We will start today’s column off with a short quiz. Are you ready? “Name a Christian doctrine that has divided churches.” Too many to name? Would it be a more difficult question to ask, “Name a Christian doctrine that has not divided churches?”

We are in the midst of counting the days and weeks that pass from Easter Sunday to the Day of Pentecost, the traditional beginning of the church. The Jewish background for our counting lists through the 50 days after Passover to the Jewish holiday of Shavuot, remembering the giving of the Ten Commandments on Mt. Sinai. This year, the Day of Pentecost falls on June 9.

Wander with me back to the upper room where Jesus gathered with His disciples before His crucifixion. During the events of the evening, Jesus shared the Passover meal with them and He instituted what the church has later designated as “The Lord’s Supper.” In this application of the Passover meal, the disciples were given an explanation that pointed to the body and blood of Jesus.

Following their time together, Jesus spent some time praying for the disciples. John records much of the prayer in his gospel. In John 17:20-21 (CEV), we read:

20 I am not praying just for these followers. I am also praying for everyone else who will have faith because of what my followers will say about me. 21 I want all of them to be one with each other, just as I am one with you and you are one with me. I also want them to be one with us. Then the people of this world will believe that you sent me.

How well have we done in keeping to Jesus’ prayer? Is the church really “one” today? What did Jesus mean when He prayed that the believers be one? What benefits would there be if the church were united?

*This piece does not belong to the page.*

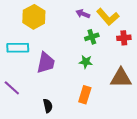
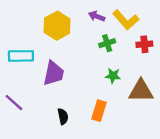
yellow hexagon: (34, 17) -> (57, 26), moved
green star: (86, 62) -> (113, 76), moved
black semicircle: (48, 106) -> (63, 116), moved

You don’t have to drive very far down the main streets of our communities to see different churches representing differing beliefs. We can’t even agree upon the standard from which belief and doctrine is supposed to be determined. Is it the Bible? Do we include the Apocryphal books? Should we use a creed? Once people differed, they separated – divided – to worship with those who believed similar things.

The World Christian Encyclopedia, published by Oxford University Press, comes up with six major church blocs, divided into 300 major church traditions, and places the number of distinct denominations at over 33,000 world-wide. The number is more than a bit inflated. For example, many Baptist, Christian and Community churches are not members of a denomination, so the Encyclopedia counts each one an independent denomination of its own. That group alone accounts for 22,000 of the number. The study also includes some marginal groups that we would have a hard time classifying as Christian, like the “Hidden Buddhist Believers in Christ” and the “British Israelites.”

How many denominations are there? The number would be impossible to ascertain. To argue how many actually becomes a logical fallacy. It doesn’t matter how many. Any division in the body of Christ is a scandal.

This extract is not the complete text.